Désillusionnés, des travailleurs décident de tourner le dos à l'Ouest.

Un camion passe devant un bâtiment industriel.

Des installations pétrolières de Syncrude à Fort McMurray, en Alberta.

Photo : La Presse canadienne / JASON FRANSON

Gérard Chiasson, un échafaudeur de Shippagan, raconte qu'il a passé deux semaines à Fort McMurray et qu'il est rentré chez lui avec 200 $ en poche. Pour lui, les sacrifices n'en valent plus la peine. L'Ouest canadien c'est terminé.

J'en ai plein mon casque, lance-t-il. Je n'ai pas du tout l'intention de retourner là. Ça ne m'intéresse plus du tout.
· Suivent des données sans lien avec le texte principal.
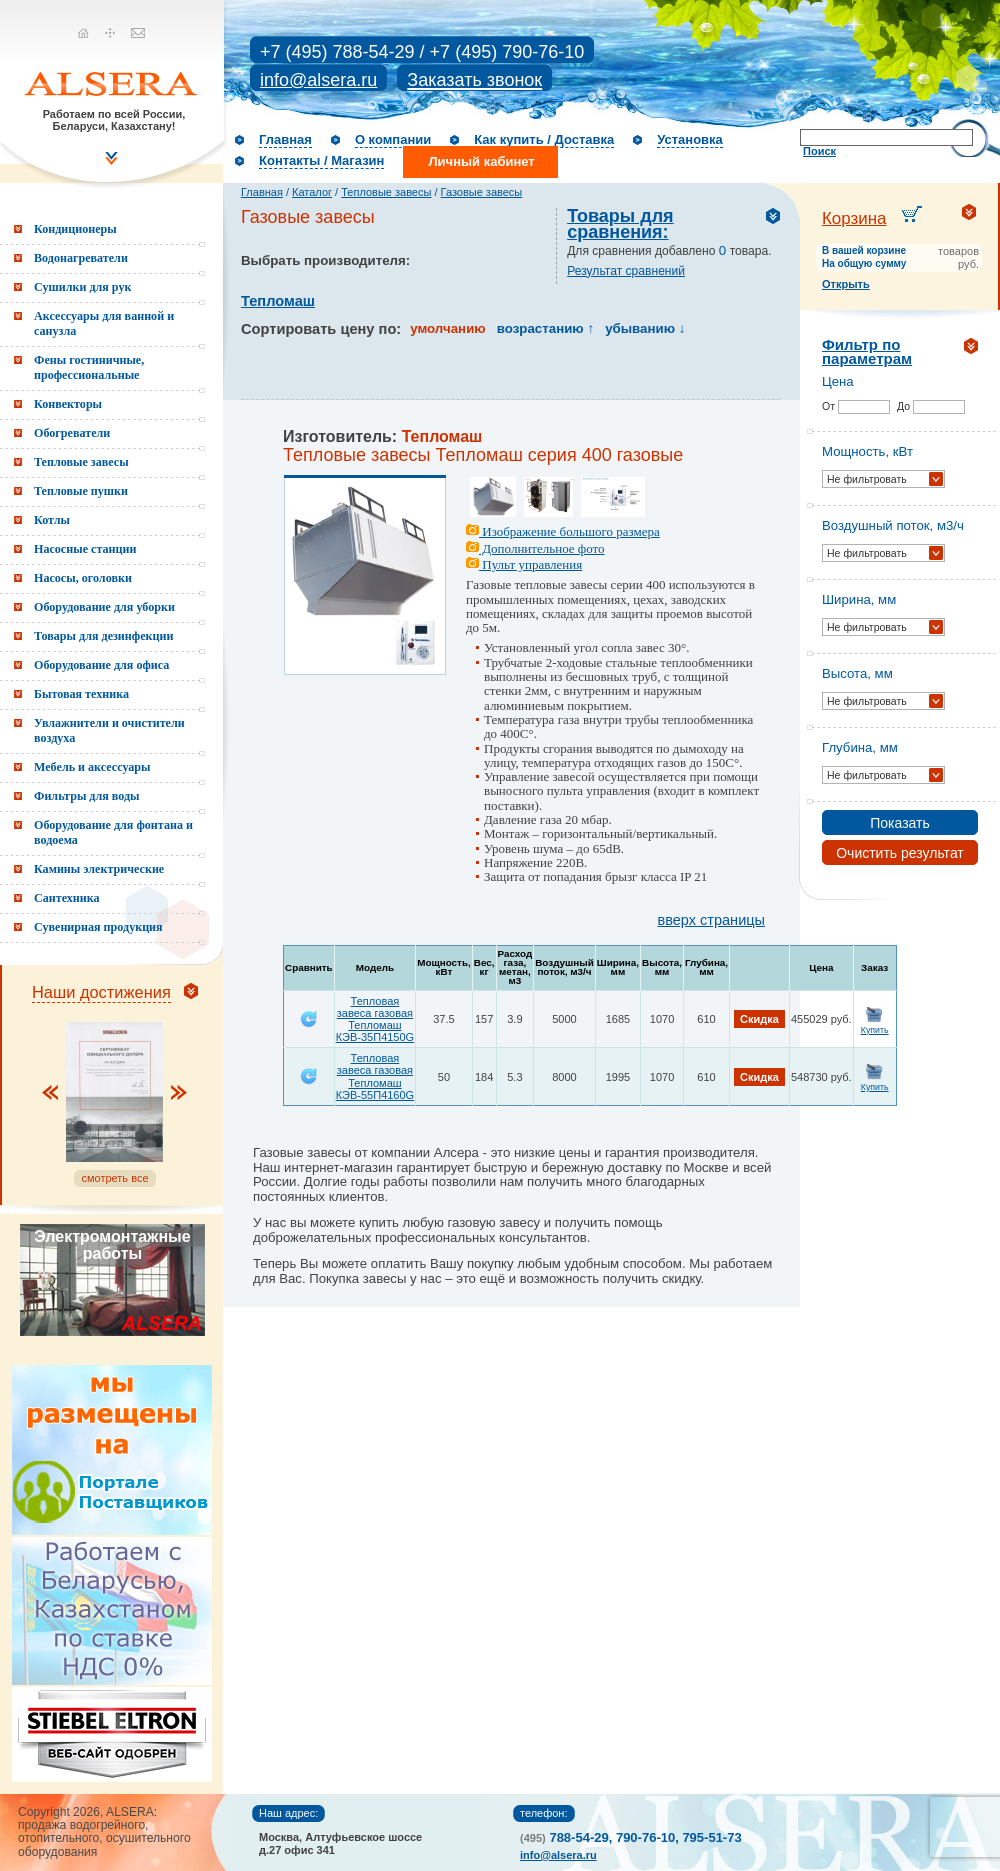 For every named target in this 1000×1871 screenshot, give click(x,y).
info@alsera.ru (318, 80)
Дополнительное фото (535, 548)
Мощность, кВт (867, 451)
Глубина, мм (860, 747)
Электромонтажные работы (112, 1245)
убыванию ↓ (645, 328)
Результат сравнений (626, 271)
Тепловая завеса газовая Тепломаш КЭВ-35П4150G (375, 1019)
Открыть (846, 284)
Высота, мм (857, 673)
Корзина (854, 218)
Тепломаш (278, 301)
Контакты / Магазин (321, 160)
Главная (285, 139)
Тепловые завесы (386, 192)
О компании (393, 139)
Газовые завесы (482, 192)
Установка (690, 139)
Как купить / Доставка (544, 139)
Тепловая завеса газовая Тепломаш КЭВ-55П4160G (375, 1076)
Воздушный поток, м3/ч (893, 525)
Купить (875, 1030)
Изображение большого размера (563, 531)
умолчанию (447, 328)
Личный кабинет (481, 161)
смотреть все (114, 1178)
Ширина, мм (859, 599)
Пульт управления (524, 564)
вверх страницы (711, 920)
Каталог (312, 192)
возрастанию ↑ (545, 328) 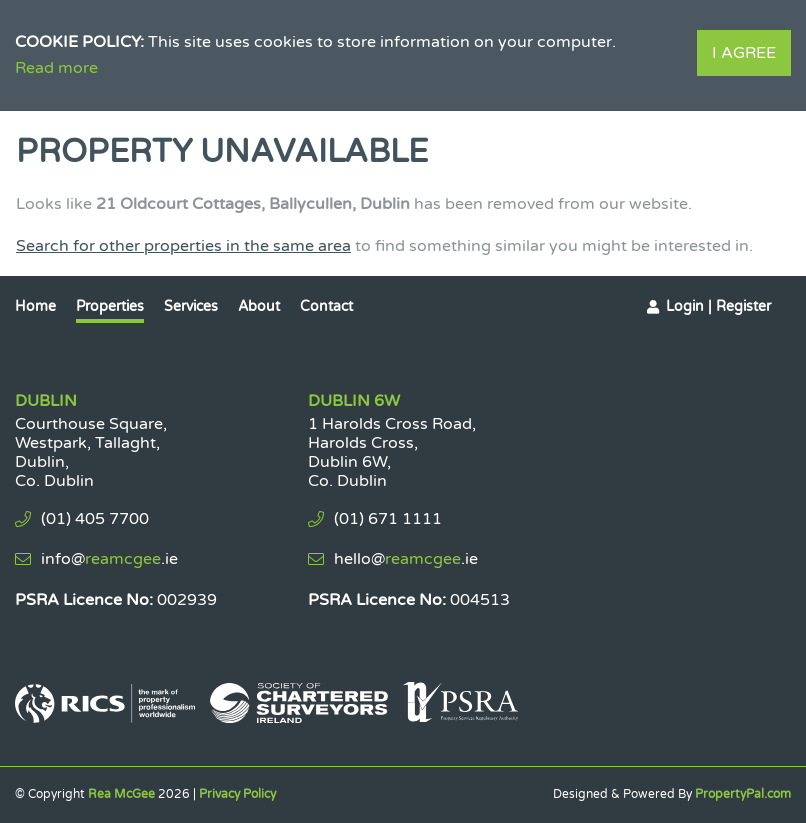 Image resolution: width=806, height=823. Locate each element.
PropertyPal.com (743, 794)
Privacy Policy (237, 794)
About (259, 306)
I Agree (744, 53)
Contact (326, 306)
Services (191, 306)
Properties (110, 306)
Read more (56, 68)
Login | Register (718, 306)
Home (35, 306)
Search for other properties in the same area (183, 246) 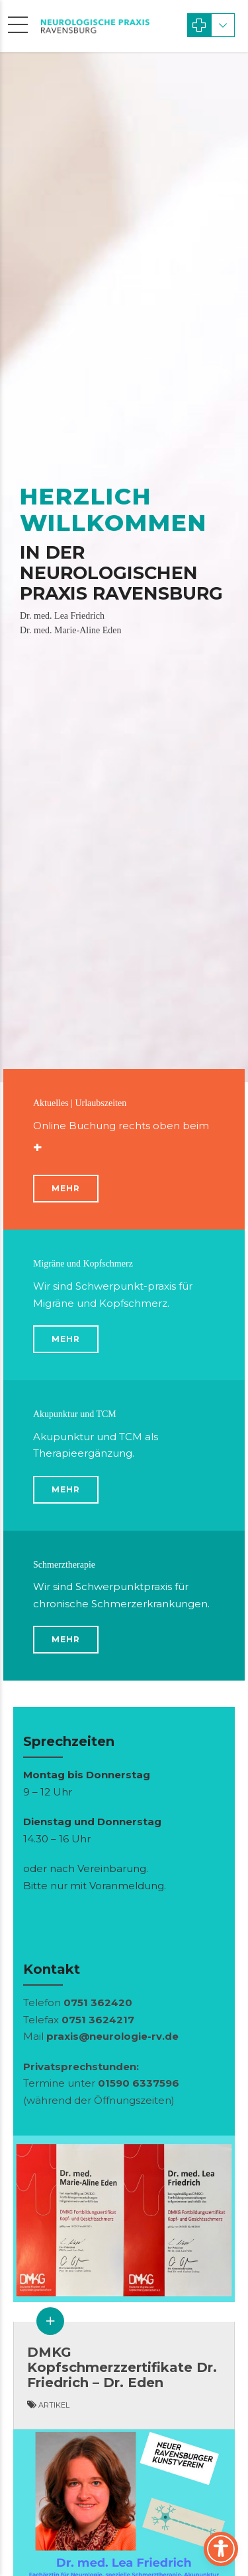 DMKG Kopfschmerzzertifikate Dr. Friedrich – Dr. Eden (122, 2367)
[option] (124, 567)
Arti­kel (53, 2405)
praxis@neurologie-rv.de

J'aime mieux rester à la maison qu'aller travailler dans des conditions comme ça. C'est fini pour moi, plus jamais.

Gérard Chiasson

Gérard Chiasson dit qu'il en a plein son casque d'aller travailler dans les chantiers de l'Ouest canadien.

Photo : Gracieuseté

Le travailleur de 56 ans constate qu'il n'y a plus de plaisir à aller travailler là-bas, dans l'exploitation des sables bitumineux de l'Alberta.

Depuis les trois ou quatre dernières années, je ressens qu'on n'est plus les bienvenus du tout, ajoute-t-il. Chaque fois que je vais là, il faut toujours que je me batte pour garder ma place.

Récemment, il est revenu très déçu de son voyage, qui, répète-t-il, sera son dernier.

Gérard Chiasson.

On voit ici Gérard Chiasson à gauche à l'œuvre dans un chantier.

Photo : Gracieuseté

Il raconte qu'il n'a travaillé que durant six jours en deux semaines. Il n'a amassé qu'environ 200 $ après les dépenses, notamment le coût des billets d'avion.

Quand on reçoit un dispatch, ça indique qu'on peut faire des 11-3, des 12-2 ou autres, explique-t-il. C'est comme une fiche de travail avec le nombre de quarts de travail que tu fais. Onze jours de travail, trois jours de congé. C'est ce qui était écrit sur mon dispatch, je travaille 11 jours et j'ai trois jours de congé.

Mais ce n'est pas ce qui s'est passé, assure-t-il.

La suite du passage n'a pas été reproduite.